**Exercise goal:** Take the lines below between the one holding "a Rachel Getting Married" and the one holding "Bertolluci y Scorsese.", inclusive, and copy them exactly. Add nothing.

§ §

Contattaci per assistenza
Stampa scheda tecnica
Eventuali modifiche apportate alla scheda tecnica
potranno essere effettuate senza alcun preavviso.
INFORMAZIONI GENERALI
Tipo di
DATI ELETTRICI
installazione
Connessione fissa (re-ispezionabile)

§ §

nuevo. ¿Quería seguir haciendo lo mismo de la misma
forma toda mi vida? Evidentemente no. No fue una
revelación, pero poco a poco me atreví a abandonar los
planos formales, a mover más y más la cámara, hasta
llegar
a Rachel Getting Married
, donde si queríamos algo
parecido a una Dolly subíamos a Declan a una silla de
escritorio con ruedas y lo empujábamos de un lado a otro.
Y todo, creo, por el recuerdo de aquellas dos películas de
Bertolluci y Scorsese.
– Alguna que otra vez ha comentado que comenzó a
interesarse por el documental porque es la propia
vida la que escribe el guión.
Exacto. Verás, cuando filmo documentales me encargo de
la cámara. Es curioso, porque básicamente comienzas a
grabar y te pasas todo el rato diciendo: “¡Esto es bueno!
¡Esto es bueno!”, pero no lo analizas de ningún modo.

§ §

**Output of the task:**
a Rachel Getting Married
, donde si queríamos algo
parecido a una Dolly subíamos a Declan a una silla de
escritorio con ruedas y lo empujábamos de un lado a otro.
Y todo, creo, por el recuerdo de aquellas dos películas de
Bertolluci y Scorsese.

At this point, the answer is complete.